FACTBOX: SEC missteps in handling Madoff fraud tips

WASHINGTON (Reuters) - U.S. securities regulators repeatedly bungled tips that could have led to the discovery of Bernard Madoff’s $65 billion investment fraud, according to an internal watchdog report released on Wednesday.

Harry Markopolos, a former financial executive, testifies before a House Financial Services Subcommittee on "Assessing the Madoff Ponzi Scheme and Regulatory Failures" in Washington,February 4, 2009. REUTERS/Molly Riley

Included below are some of the missteps highlighted in the report from the inspector general of the U.S. Securities and Exchange Commission:

* Between June 1992 and December 2008, when Madoff confessed, the SEC received six “substantive complaints that raised significant red flags” about Madoff’s hedge fund operations.

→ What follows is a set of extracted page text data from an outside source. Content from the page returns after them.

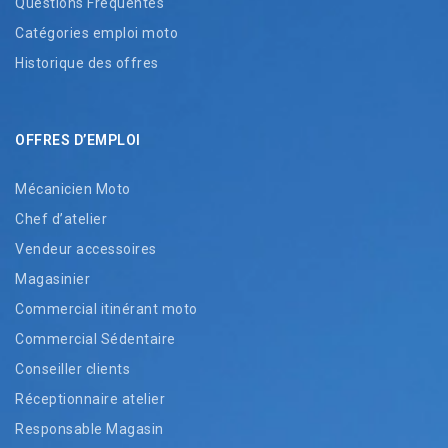
Questions Fréquentes
Catégories emploi moto
Historique des offres
OFFRES D’EMPLOI
Mécanicien Moto
Chef d’atelier
Vendeur accessoires
Magasinier
Commercial itinérant moto
Commercial Sédentaire
Conseiller clients
Réceptionnaire atelier
Responsable Magasin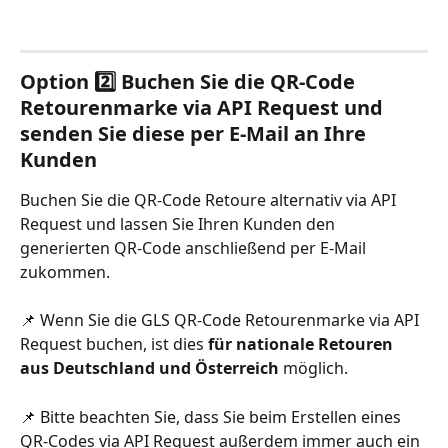
Option 2️⃣ Buchen Sie die QR-Code 
Retourenmarke via API Request und 
senden Sie diese per E-Mail an Ihre 
Kunden
Buchen Sie die QR-Code Retoure alternativ via API 
Request und lassen Sie Ihren Kunden den 
generierten QR-Code anschließend per E-Mail 
zukommen.    
📌 Wenn Sie die GLS QR-Code Retourenmarke via API 
Request buchen, ist dies 
für nationale Retouren 
aus Deutschland und Österreich
 möglich.
📌 Bitte beachten Sie, dass Sie beim Erstellen eines 
QR-Codes via API Request außerdem immer auch ein 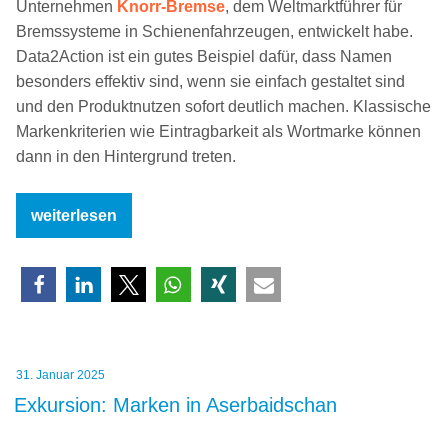
Unternehmen
Knorr-Bremse
, dem Weltmarktführer für
Bremssysteme in Schienenfahrzeugen, entwickelt habe.
Data2Action ist ein gutes Beispiel dafür, dass Namen
besonders effektiv sind, wenn sie einfach gestaltet sind
und den Produktnutzen sofort deutlich machen. Klassische
Markenkriterien wie Eintragbarkeit als Wortmarke können
dann in den Hintergrund treten.
„Knorr-
weiterlesen
Bremse
Data2Action:
Mehrwert
für
Kunden“
Veröffentlicht
31. Januar 2025
am
Exkursion: Marken in Aserbaidschan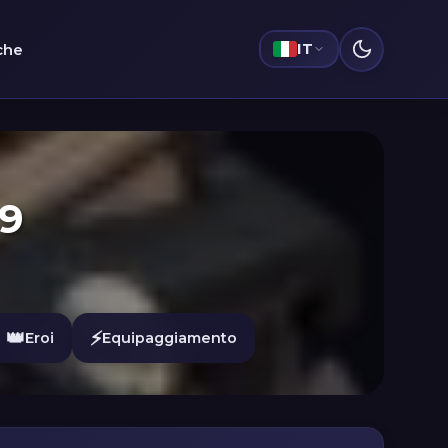
iche
IT
 9
👑
⚡
Eroi
Equipaggiamento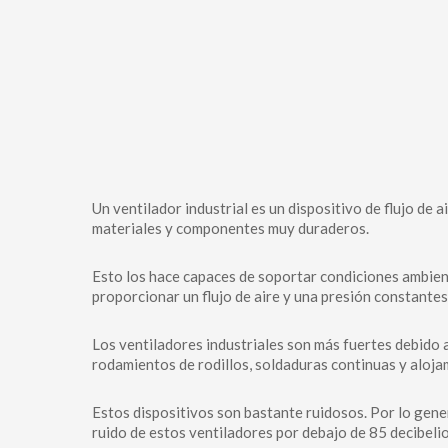
Un ventilador industrial es un dispositivo de flujo de 
materiales y componentes muy duraderos.
Esto los hace capaces de soportar condiciones ambie
proporcionar un flujo de aire y una presión constantes
Los ventiladores industriales son más fuertes debido a
rodamientos de rodillos, soldaduras continuas y aloja
Estos dispositivos son bastante ruidosos. Por lo gener
ruido de estos ventiladores por debajo de 85 decibelio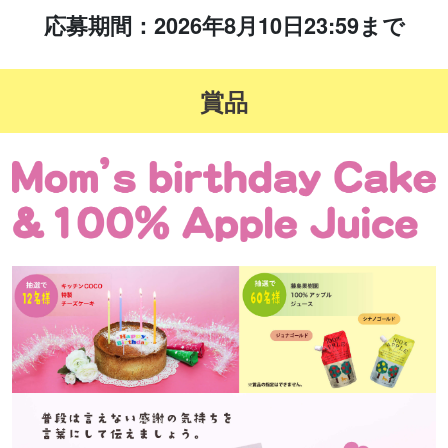
応募期間：2026年8月10日23:59まで
賞品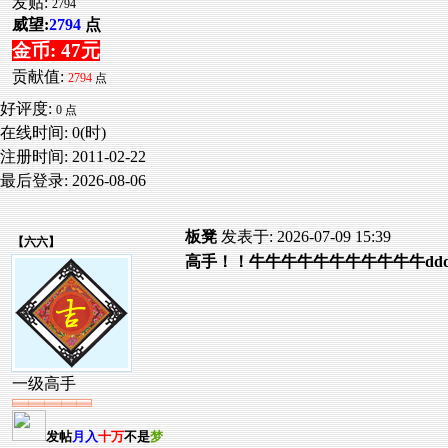
发贴:
2794
威望:
2794
点
金币: 47元
贡献值:
2794
点
好评度:
0 点
在线时间: 0(时)
注册时间:
2011-02-22
最后登录:
2026-08-06
板凳
发表于: 2026-07-09 15:39
【
六六
】
高手！！牛牛牛牛牛牛牛牛牛牛牛ddddddd
一级高手
发帖
月入
十万
不是
梦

* The SEC was also aware of two articles regarding Madoff’s investment operations that appeared in reputable publications in 2001 and questioned Madoff’s unusually consistent returns.

* The SEC conducted two investigations and three examinations related to Madoff’s investment advisory business, but at no time did the SEC verify Madoff’s trading through an independent third party or ever conduct a Ponzi scheme probe.

* In 1992 the SEC suspected that a Madoff associate -- Avellino & Bienes -- had been conducting a Ponzi scheme, but the agency focused its efforts on the associate and never thoroughly scrutinized Madoff’s operations, even after learning the investment decisions were made by Madoff.

* In the 1992 examination of Madoff, the SEC sought records from the Depository Trust Co, but sought copies through Madoff. Had the SEC examiners sought the records from the DTC, “there is an excellent chance that they would have uncovered Madoff’s Ponzi scheme in 1992.”

* In 2004 and 2005, the SEC conducted two parallel examinations of Madoff after a complaint, but “astoundingly” the different examination teams did not know the other examination was occurring until Madoff told them.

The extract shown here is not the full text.